La Ville de Québec étant demeurée propriétaire du Centre Vidéotron, l’escalade de la popularité du dossier me semble être monté d’un cran depuis l’annonce d’une nouvelle lettre d’entente entre l’entreprise Quebecor et la Ville de Québec qui stipule que « les opérations financières du Centre Vidéotron seront désormais gardées privées ».

Le secret cultive l’attention, je dirais…

Le débat autour de la rentabilité des opérations du Centre Vidéotron sans le retour des Nordiques a toujours occupé une place prépondérante dans l’actualité. Comme il n’y a pas apparence de mouvement dans le dossier du retour d’un club de hockey de la LNH à Québec, c’est un peu normal qu’il y ait de l’inquiétude dans la population.

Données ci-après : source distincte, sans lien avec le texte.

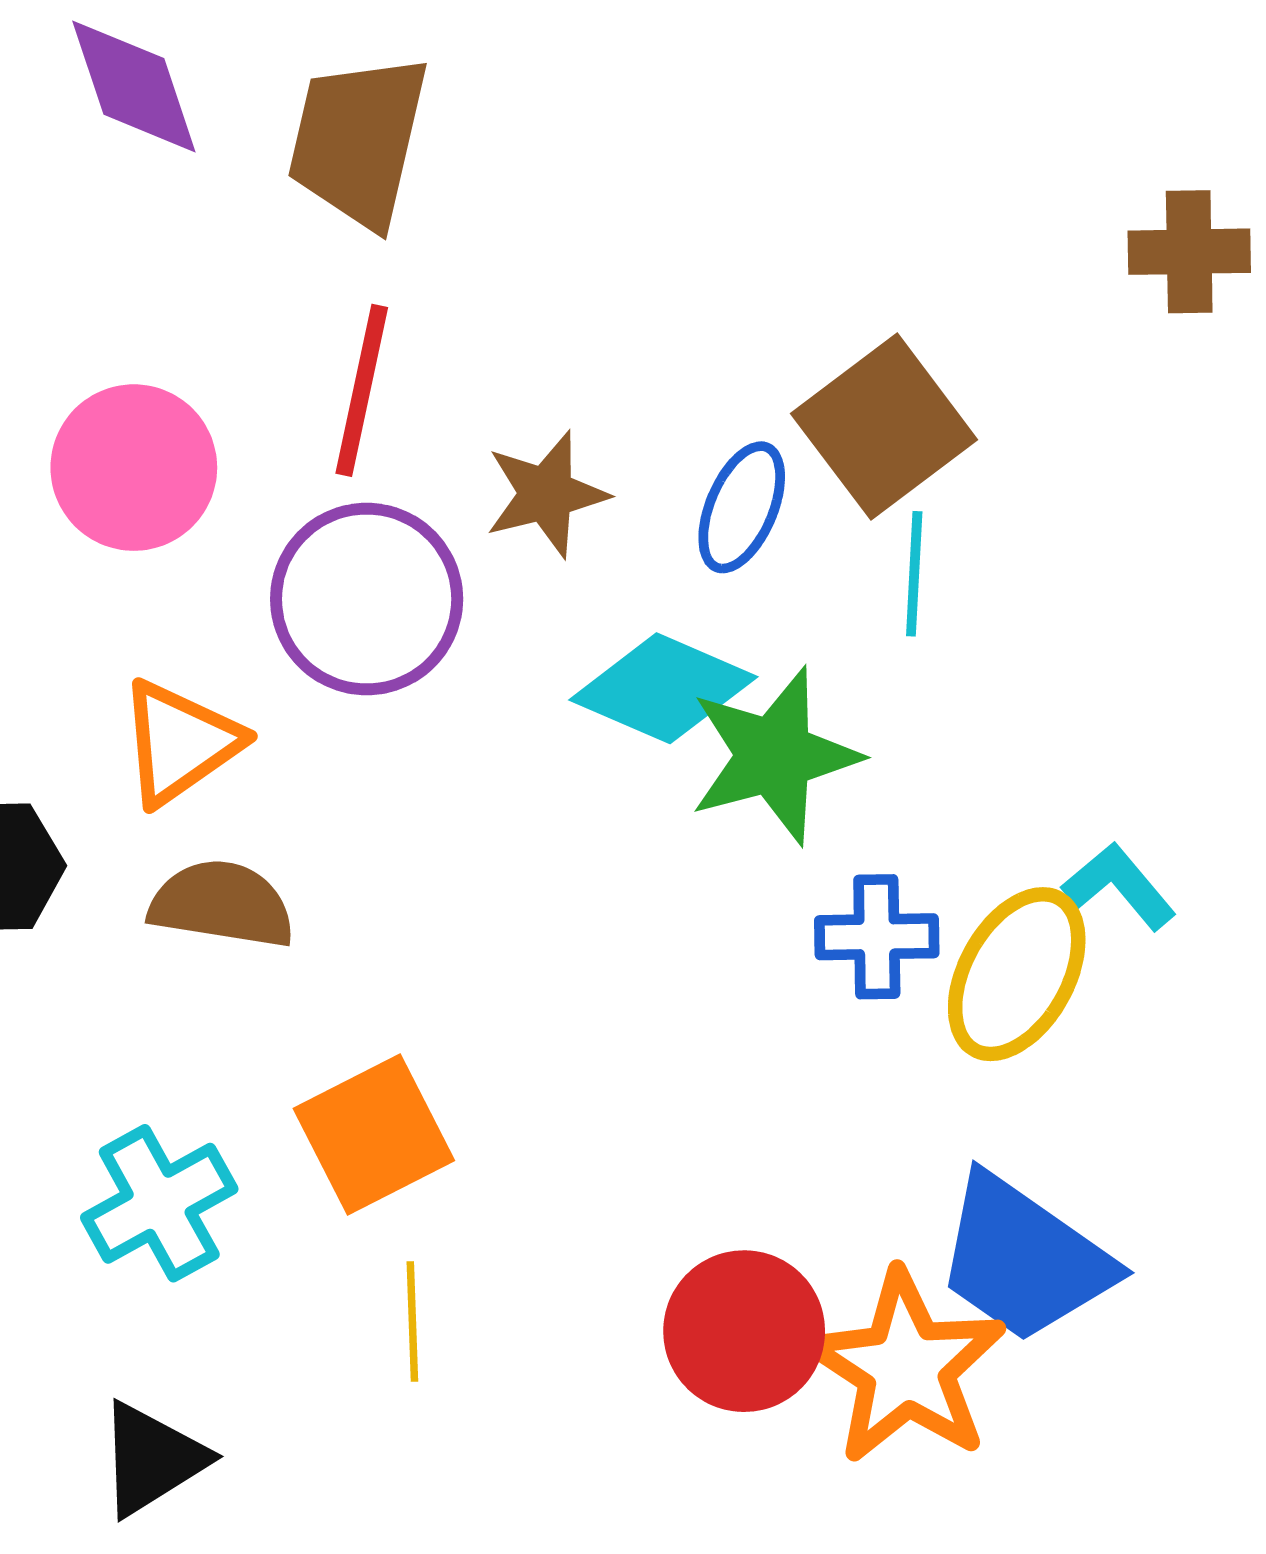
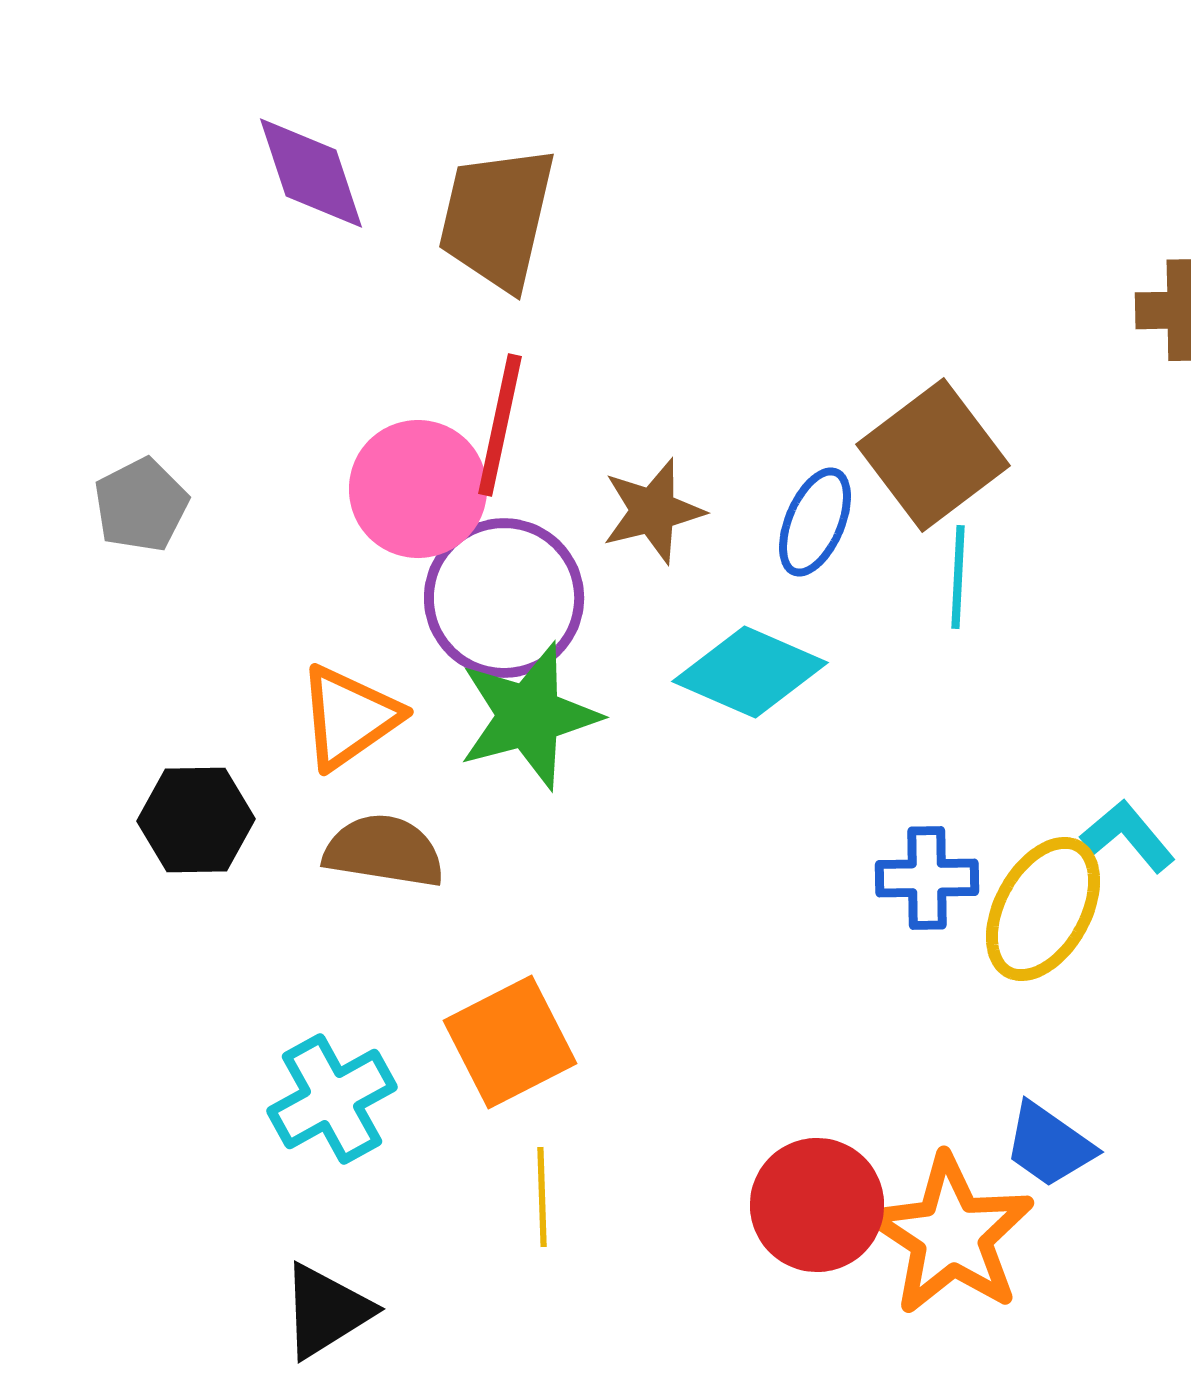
pink circle: (134, 468) -> (418, 489), moved
green star: (774, 756) -> (529, 716), moved
blue trapezoid: (1024, 1259) -> (1049, 1145), size x0.6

Il y aurait eu un surplus au terme des quatre premiers mois d’opération que le maire aurait sûrement voulu que ça se sache. On n’aurait pas entendu parler de la forte concurrence que se livrent les différents groupes médias.

Maintenant qu’on sait que c’est un déficit d’au moins 1,4 million $, la question de l’éventuelle viabilité du projet de nouveau Colisée (sans hockey de la LNH) va reprendre de la vigueur dans l’actualité. La guerre des médias pourrait jouer un rôle dans la façon dont sera dirigé la circulation, mais à la base il s’agit d’une promesse phare de l’ère Labeaume, on ne peut pas reprocher aux citoyens (et aux médias) de s’y intéresser.

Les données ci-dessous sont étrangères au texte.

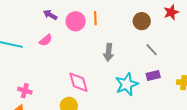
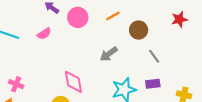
orange line: (95, 18) -> (113, 16), moved, turned 56
brown circle: (142, 21) -> (139, 30), moved
gray arrow: (109, 52) -> (109, 54), turned 42

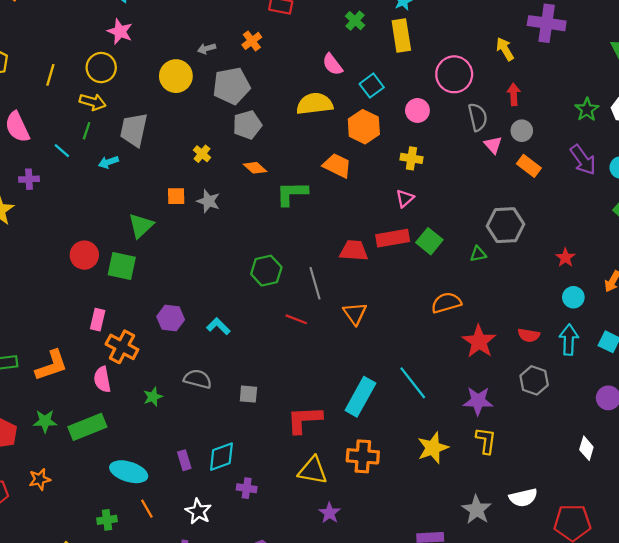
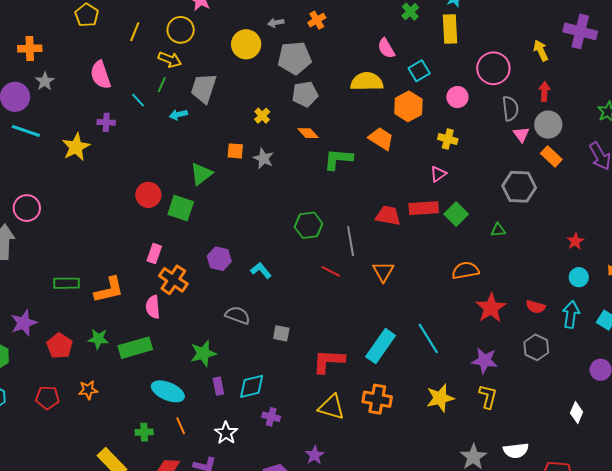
gray circle: (522, 131) -> (548, 125), size x1.4
gray hexagon: (505, 225) -> (519, 187), moved
green star: (153, 397) -> (203, 353), moved, size x1.5
purple star: (329, 513) -> (315, 455), moved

Le comportement du maire Labeaume s’explique.

En invoquant « la guerre des médias » et en se disant « dépassé » par autant d’attention sur ce premier déficit des opérations, Régis Labeaume crée de la diversion sur le véritable enjeu : doit-on craindre pour la suite des évènements ?

L’absence de transparence dans la divulgation des renseignements qui pourraient expliquer d’où vient le déficit laisse place à toutes les spéculations possibles.

N’oublions pas que le « spin » concernant le Centre Vidéotron jusqu’à maintenant, c’est que « Le Centre Vidéotron remporte un vif succès depuis son inauguration ». Peut-on blâmer les gens d’être surpris par la non rentabilité des opérations ?

Si la comparaison des deux Unes du Journal et du Soleil peut prêter flanc à la théorie de Monsieur le maire, je ne crois pas que cela explique le tapage engendré par le sujet autour de la machine à café ou sur les ondes de la radio de Québec.

L’opposition officielle à l’hôtel de ville savait bien que le sujet était sensible et elle a divulgué ce qu’elle savait aux médias pour tenter de marquer quelques points politiques sur le dos de l’administration Labeaume.

« Fair game », je me dis.

Dans le dossier de la rentabilité du Centre Vidéotron sans hockey de la LNH, comment le maire peut-il rassurer les payeurs de taxes de Québec et les opposants naturels qui sont systématiquement contre lui ?

En évitant les déficits pour le prochain trimestre ?

En préparant la population à une pression financière plus forte puisque manifestement les dirigeants de la LNH ne collaborent pas beaucoup à espérer la venue d’une franchise chez nous ?

En choisissant « la guerre médiatique », Régis Labeaume gagne du temps et il est précieux.

La journée où il y aura une annonce d’un déménagement d’un club de la LNH vers Québec ou l’annonce de l’octroi d’une franchise, toutes ces tribulations deviendront bien secondaires.

Dans l’intervalle, le maire Labeaume passe son message : certains groupes médias « n’investissent pas assez à Québec » !

Et surtout, on ne discute pas dans l’espace public des prévisions financières de la première année complète d’opération du Centre Vidéotron qui ont du plomb dans l’aile.

La réaction du maire Labeaume n’est pas si étonnante quand on y regarde de plus près… elle le sert assez bien.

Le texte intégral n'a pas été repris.